[Given data Boundary: Start]
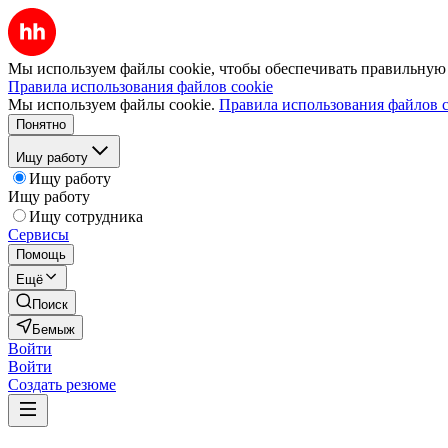
Мы используем файлы cookie, чтобы обеспечивать правильную р
Правила использования файлов cookie
Мы используем файлы cookie.
Правила использования файлов c
Понятно
Ищу работу
Ищу работу
Ищу работу
Ищу сотрудника
Сервисы
Помощь
Ещё
Поиск
Бемыж
Войти
Войти
Создать резюме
[Given data Boundary: End]
• **What you are asked to do**
Leave out the pictures and repeat the remaining data exactly.

• **Task result**
Мы используем файлы cookie, чтобы обеспечивать правильную р
Правила использования файлов cookie
Мы используем файлы cookie.
Правила использования файлов c
Понятно
Ищу работу
Ищу работу
Ищу работу
Ищу сотрудника
Сервисы
Помощь
Ещё
Поиск
Бемыж
Войти
Войти
Создать резюме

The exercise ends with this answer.